Pause briefly with the biceps fully contracted, then lower the dumbbell under control until your arm is fully extended.
As you lower the first dumbbell, begin curling the other arm and repeat, alternating sides for the desired reps.
Expert Tips
Keep elbows pinned - Minimize shoulder involvement by keeping elbows close to your body to better isolate the biceps.
Avoid swinging - Use a controlled tempo and brace your core to prevent momentum from taking over.
Choose appropriate weight - Start lighter to master technique, then increase gradually to maintain full range of motion.
Fully extend the arm - Achieve a full stretch at the bottom without locking the elbow to maximize the range of motion.

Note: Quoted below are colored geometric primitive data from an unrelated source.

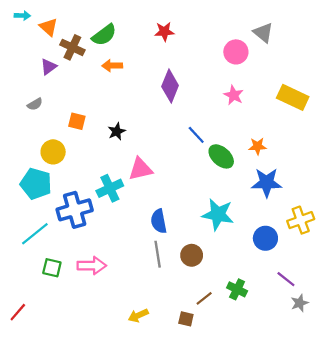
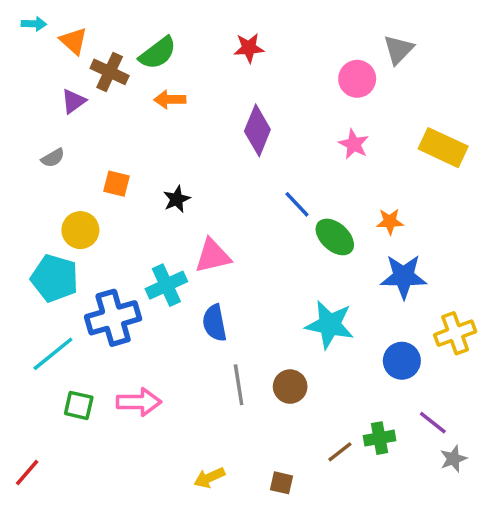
gray triangle: (263, 33) -> (398, 50), turned 35
blue semicircle: (159, 221) -> (214, 323), moved
green cross: (237, 289) -> (380, 438), moved, turned -36
brown line: (204, 298) -> (340, 452), moved

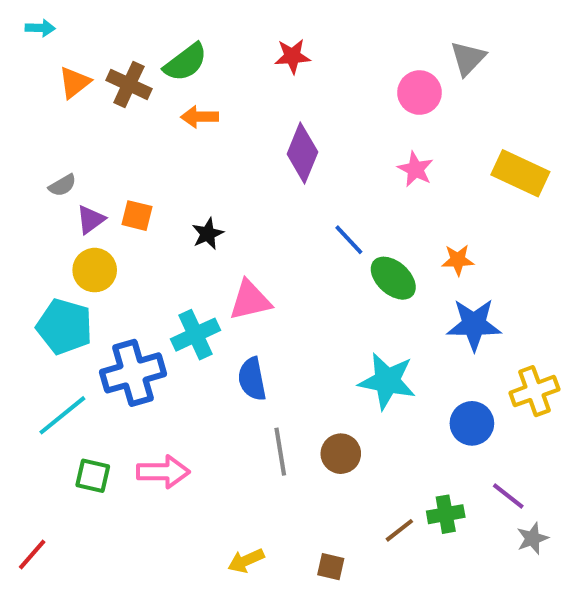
orange triangle: (74, 41) -> (75, 82), moved, turned 40
purple triangle: (74, 101) -> (91, 220), moved

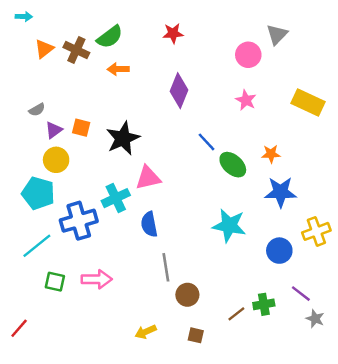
black star: (208, 234) -> (123, 138), size x1.8
brown circle: (341, 454) -> (187, 295), moved
gray star: (532, 538) -> (315, 319), turned -30

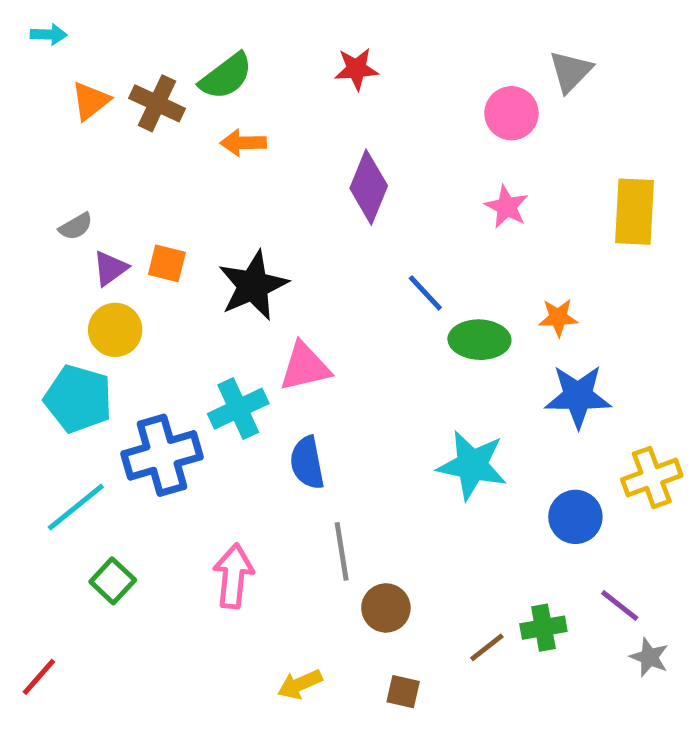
yellow rectangle: (308, 103) -> (635, 212), turned 68
green ellipse: (233, 165) -> (479, 340), turned -40
pink arrow: (97, 279) -> (233, 576), moved, turned -84
green square: (55, 282) -> (113, 581), turned 30

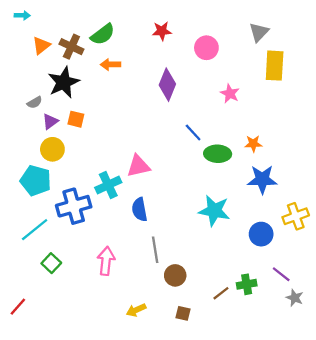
pink circle: (511, 113) -> (206, 48), moved
yellow rectangle: (635, 212) -> (275, 66), moved
black star: (253, 286) -> (64, 82), moved

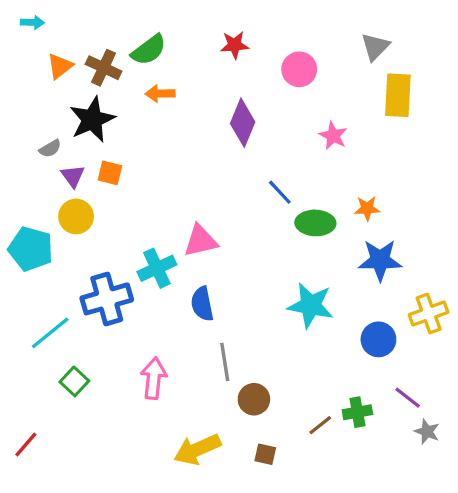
purple triangle: (50, 121) -> (73, 176), turned -30
cyan pentagon: (36, 181) -> (31, 249), moved
yellow arrow: (136, 310) -> (197, 449), size x1.6

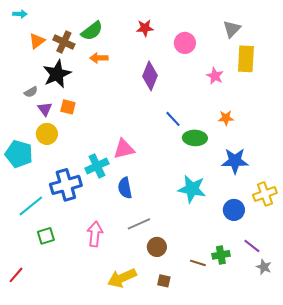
pink star: (333, 136) -> (215, 76), moved
orange star: (367, 208) -> (226, 118), moved
gray line: (225, 362) -> (139, 224), turned 75
green square: (74, 381) -> (46, 236), turned 30
brown line: (320, 425) -> (198, 263), turned 56

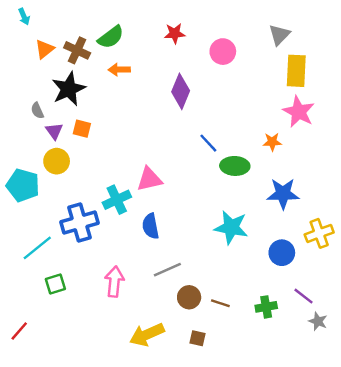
cyan arrow: (20, 14) -> (24, 17), turned 64
pink star: (215, 76) -> (299, 112), moved, size x1.5
gray semicircle: (31, 92) -> (37, 111), turned 96
brown line: (198, 263) -> (220, 303), moved

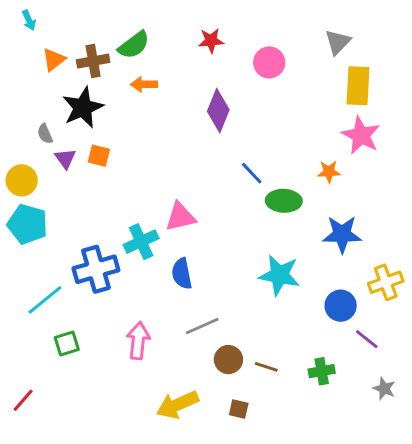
brown cross: (77, 50) -> (93, 61), turned -35
yellow circle: (57, 161) -> (22, 180), moved
purple line: (303, 296) -> (367, 339), moved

Vary the setup when ready - Progress with tempo work, incline curls, or seated variations for more control and stimulus.
Common Mistakes
Using too much weight - Excess load leads to poor form and momentum, reducing biceps activation.
Swinging the torso - Leaning back or using hips shifts tension away from the biceps and stresses the lower back.
Not extending fully - Cutting the range short limits stretch and total muscle recruitment.
Elbows drifting forward - Letting elbows travel turns the curl into a front raise and reduces isolation.
Info – Alternating Dumbbell Curl
Maintain proper form by keeping your elbows close to your body and avoiding swinging. Engage your core to eliminate momentum. Start with lighter weights to focus on technique, then increase gradually as you gain strength. Fully extend the arm at the bottom for a complete range of motion. Seated versions can help with control, while variations like tempo work or incline curls increase difficulty and mind–muscle connection.